In Kigali it was humbling to realize how fortunate I was to have the capability (both financial and self advocacy) to readily access these medical services. It was enlightening to experience the medical system in Rwanda first hand. “Pay-as-you go-in-cash” was a new approach for me. (An emergency room visits was ~$8 USD, the CT scan with contrast ~$145 USD, and the specialist visit ~$16 USD.) Throughout my dealings with the staff in all areas, I was impressed with their caring and professional manner which was not just due to my “muzungu” status, as I had plenty of opportunity to observe their interactions with Rwandans while waiting. Some of their professional training still needs finessing such as implementing the rudimentary and crucial name and MD order match up.

Once I was ‘in the system’ back in Maine, the advanced computerized technology and systems were mind boggling, especially since I have not worked nor been a patient in a hospital for many years. (Despite, these systems, I was ALWAYS asked my name and date of birth before any medication or procedure.) Similar to Rwandan health care workers, compassion and care were characteristics of all
those I encountered.

I am convinced that my baseline good health, a positive attitude, terrific medical/surgical and nursing care, and a global abundance of support and love, has helped my healing process tremendously.
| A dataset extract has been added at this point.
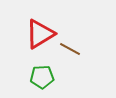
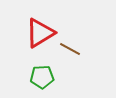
red triangle: moved 1 px up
As a result, I was given medical clearance by my surgeon and infectious disease specialist to return to Rwanda within three weeks of my surgery.

I am very grateful to be back amidst the Gardens for Health community. I am pacing myself as I try to pick up from my surprise month hiatus in Maine and feeling really well as I gain strength each day.  Helping coordinate and prepare for the 4th annual Gardens for Health Thanksgiving preparations (anticipate 1500-2000 people) has been my main focus. I am back in major list mode, but always mindful of Stegner’s words!


Day of departure Kale drink before
Kamanda's wedding festivities

There's a Rwandan tradition that people hold
their right breasts to transmit strength and
solidarity to others during challenging times.
Turi Kume means "we are all together."
These photos arrived the morning of my surgery.